(Saved data entries)
◇ ◇ ◇ ◇ ◇

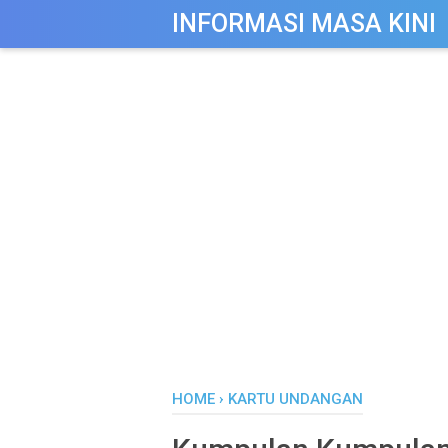
-->
INFORMASI MASA KINI
HOME
›
KARTU UNDANGAN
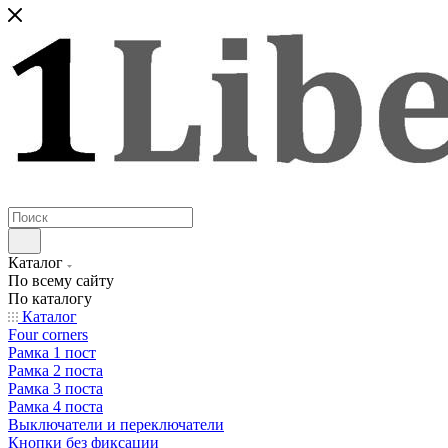
Каталог
По всему сайту
По каталогу
Каталог
Four corners
Рамка 1 пост
Рамка 2 поста
Рамка 3 поста
Рамка 4 поста
Выключатели и переключатели
Кнопки без фиксации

◇ ◇ ◇ ◇ ◇

> EXERCISE BRIEF: Your output must be the exact lines from the one containing "По каталогу" through the end of the data above, both included, and nothing more.

> RESULT OF THIS EXERCISE:
По каталогу
Каталог
Four corners
Рамка 1 пост
Рамка 2 поста
Рамка 3 поста
Рамка 4 поста
Выключатели и переключатели
Кнопки без фиксации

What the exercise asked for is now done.